Building leadership skills by bringing history, literature and philosophy to life

When Saint Vincent College launched the Benedictine Leadership Studies (BLS) program, one of the hopes was that students would develop a critical eye and perspective for interpreting history, literature, philosophy and more.

A virtue-based, ethical structure for the study of leadership, the BLS program is grounded in the Benedictine Wisdom Tradition, with the 10 hallmarks distilled from the 1,500-year-old Rule of Saint Benedict serving as the cornerstone leadership model for the program. 

Over the course of their four-year tenure at Saint Vincent College, BLS Fellows will attend leadership seminars, embark on annual trips focused on Benedictine leadership, take part in unique internships for academic credit and have the opportunity to participate in numerous service projects, while their senior year will include a capstone trip to Rome over spring break.

BLS Fellows will also enroll in courses spanning theology, political science, philosophy, history and business, covering such themes as ethics, leadership, Catholic political thought, Benedictine heritage and the history of ancient Greece and Rome. This cross-disciplinary curriculum enables students to gain valuable background and perspective on the Benedictine Wisdom Tradition, while the analytical and critical thinking skills that it fosters benefits students’ classwork beyond the BLS curriculum, a point to which recent graduate Paul Weisser can attest.

paul weisser benedictine leadership alumA four-year BLS fellow and 2020 Saint Vincent graduate, the philosophy and politics major was a perennial Dean’s List honoree and was named a finalist for the 2020 Saint Vincent College President’s Award. Among the host of additional accolades earned over his four-year tenure at Saint Vincent College, Weisser was named the recipient of the 2019 Lamb Prize in Political Science for his essay entitled “I Believe We are Lost: The Worst Casualties of the Great War.” Established in 2013, the national award aims to encourage, recognize and reward undergraduate innovation and good writing – traits that Weisser feels were enhanced thanks to his involvement in the BLS program.

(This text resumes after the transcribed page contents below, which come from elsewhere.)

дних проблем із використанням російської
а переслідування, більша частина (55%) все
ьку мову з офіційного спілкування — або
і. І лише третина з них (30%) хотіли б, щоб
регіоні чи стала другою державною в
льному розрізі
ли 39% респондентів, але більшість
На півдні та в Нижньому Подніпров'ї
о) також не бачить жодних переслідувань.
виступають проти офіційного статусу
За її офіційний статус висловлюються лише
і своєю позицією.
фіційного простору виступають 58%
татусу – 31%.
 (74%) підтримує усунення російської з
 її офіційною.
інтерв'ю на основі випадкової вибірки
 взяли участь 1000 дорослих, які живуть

“The BLS coursework made the topics I was thinking and writing about more personal,” he stated, “bringing history and philosophy into conversation with my own life. In studying the leaders of Rome, for instance, the focus was less on the names, dates and events than on what those events meant for us as leaders. For me, at least, the question was always, ‘What can I learn from the stories of Romulus, Caesar, St. Benedict, or Pope John Paul II?’”

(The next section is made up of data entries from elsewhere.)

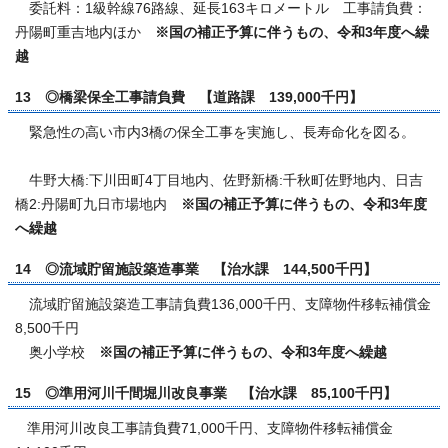
委託料：1級幹線76路線、延長163キロメートル 工事請負費：
丹陽町重吉地内ほか
※国の補正予算に伴うもの、令和3年度へ繰
越
13 ◎橋梁保全工事請負費 【道路課 139,000千円】
緊急性の高い市内3橋の保全工事を実施し、長寿命化を図る。
牛野大橋:下川田町4丁目地内、佐野新橋:千秋町佐野地内、日吉
橋2:丹陽町九日市場地内
※国の補正予算に伴うもの、令和3年度
へ繰越
14 ◎流域貯留施設築造事業 【治水課 144,500千円】
流域貯留施設築造工事請負費136,000千円、支障物件移転補償金
8,500千円
奥小学校
※国の補正予算に伴うもの、令和3年度へ繰越
15 ◎準用河川千間堀川改良事業 【治水課 85,100千円】
準用河川改良工事請負費71,000千円、支障物件移転補償金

“Paul’s fulfillment of the requirements for the BLS program is evidence of his hard work and dedication to a challenging – though highly rewarding – set of classes and workshops,” said Dr. Jerome Foss, associate professor of politics and director of the Saint Vincent College Center for Catholic Thought and Culture. “BLS is designed to enrich students’ college formation at Saint Vincent. It includes courses in the spirit of Benedictine education, workshops geared toward growth in self-knowledge and a senior capstone trip to Rome.

“As students of leadership,” Foss continued, “BLS students reflect on the principles such as stewardship, discipline and stability – virtues ably demonstrated by Paul. BLS is the flagship program of the Center for Catholic Thought and Culture, and Paul is an excellent example of the type of student who thrives in the program.”

While his experience as a BLS fellow certainly benefited his academic work, Weisser feels that it had just as much of a positive impact on his day-to-day life.

“I had heard many presentations on all of the Benedictine Hallmarks,” he said, “and could easily give a definition of each. But through my BLS coursework, the information in my head took on more of a personal, heartfelt meaning. The hallmarks were no longer an abstract list of virtues or a set of possible actions, but active and concrete parts of my life and studies.”